Part of working with artisans is that unless you are a larger company, heavy in monetary and time resources it's very difficult to work with an artisan group from the ground up. Non-profits, NGO's, and private consultants exist in the global handcrafts industry to provide artisan capacity building and market linkage allowing businesses like mine the opportunity to collaborate with them to produce their collections. Of course there are plenty of businesses that work with one country/community and are therefore able to invest their time/resources into that one community. Proud Mary exists with the goal of providing a global exploration of textiles and because we choose to work in numerous parts of the world we have to depend on these organizations to get our artisan partners to a point where they are export ready; able to speak English, able to communicate via email, able to consolidate/ship orders, and willing to collaborate creatively.

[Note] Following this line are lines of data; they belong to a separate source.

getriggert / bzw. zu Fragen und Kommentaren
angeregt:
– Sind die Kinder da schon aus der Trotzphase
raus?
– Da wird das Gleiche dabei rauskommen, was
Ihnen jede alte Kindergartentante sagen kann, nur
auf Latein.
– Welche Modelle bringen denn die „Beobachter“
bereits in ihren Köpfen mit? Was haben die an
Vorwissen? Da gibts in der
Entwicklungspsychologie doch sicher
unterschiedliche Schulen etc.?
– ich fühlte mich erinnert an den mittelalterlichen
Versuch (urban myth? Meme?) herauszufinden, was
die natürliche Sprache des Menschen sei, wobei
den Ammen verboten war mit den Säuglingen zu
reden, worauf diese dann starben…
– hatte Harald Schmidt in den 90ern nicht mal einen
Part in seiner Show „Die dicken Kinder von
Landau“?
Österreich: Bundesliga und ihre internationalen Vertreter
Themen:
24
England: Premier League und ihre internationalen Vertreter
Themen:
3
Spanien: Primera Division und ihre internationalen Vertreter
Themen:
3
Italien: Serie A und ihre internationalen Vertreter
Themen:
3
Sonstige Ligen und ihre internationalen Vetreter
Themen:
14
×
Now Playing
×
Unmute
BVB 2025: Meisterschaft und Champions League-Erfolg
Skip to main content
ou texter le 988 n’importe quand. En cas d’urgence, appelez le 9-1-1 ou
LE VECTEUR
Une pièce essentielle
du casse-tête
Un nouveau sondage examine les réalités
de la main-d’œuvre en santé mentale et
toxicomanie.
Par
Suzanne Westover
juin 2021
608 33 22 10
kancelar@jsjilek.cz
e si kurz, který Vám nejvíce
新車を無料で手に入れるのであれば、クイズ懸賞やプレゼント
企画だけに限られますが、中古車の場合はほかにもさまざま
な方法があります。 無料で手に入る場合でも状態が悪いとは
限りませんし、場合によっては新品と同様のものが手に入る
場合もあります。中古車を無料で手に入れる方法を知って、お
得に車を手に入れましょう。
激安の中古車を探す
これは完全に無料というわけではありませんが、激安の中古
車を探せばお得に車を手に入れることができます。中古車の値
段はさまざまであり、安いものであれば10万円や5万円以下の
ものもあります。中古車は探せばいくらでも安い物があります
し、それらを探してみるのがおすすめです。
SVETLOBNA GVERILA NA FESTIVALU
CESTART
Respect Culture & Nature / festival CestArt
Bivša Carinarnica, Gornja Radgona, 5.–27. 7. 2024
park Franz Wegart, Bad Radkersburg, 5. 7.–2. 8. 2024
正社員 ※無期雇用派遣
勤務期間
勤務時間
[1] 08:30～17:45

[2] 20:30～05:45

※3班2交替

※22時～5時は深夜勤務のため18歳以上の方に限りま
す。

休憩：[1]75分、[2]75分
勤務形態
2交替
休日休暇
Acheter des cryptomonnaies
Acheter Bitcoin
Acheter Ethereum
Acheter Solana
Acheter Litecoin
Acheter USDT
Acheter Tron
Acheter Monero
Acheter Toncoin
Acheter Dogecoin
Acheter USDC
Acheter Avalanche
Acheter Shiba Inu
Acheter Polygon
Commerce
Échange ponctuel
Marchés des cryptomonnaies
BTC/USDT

We've been super lucky to find great facilitators in each country where we work and owe a lot to the Non-profits and NGO's that have connected us to our producing groups. All that being said the case with our gal in Peru is one that this group was not yet ready to export, they are still in need of the proper business training and willingness to cooperate in order to become export ready. I had high hopes that we could get on the same page during our brief visit to their coop but that was not the case. I am not completely naive to think that a 4 day workshop would get them into shape but I was at least hoping for a verbal agreement that they and I would begin to put the wheels in motion. When our verbal agreement sort of fell apart I took my trip to Peru as a discovery trip to see exactly what type of textiles they produce and what Proud Mary's production options were.
We found some beautiful things. Peruvian weaving has a refinement not
seen in Guatemala where a lot of Proud Mary products are made. We toured a natural dyeing workshop, visited the most adorable man in the universe and perused his flat woven, geometric wool goodies, sat with a weaver in a highland village as she explained her process, and scoured every market we came across. Verdict? Peru is full of textile magic!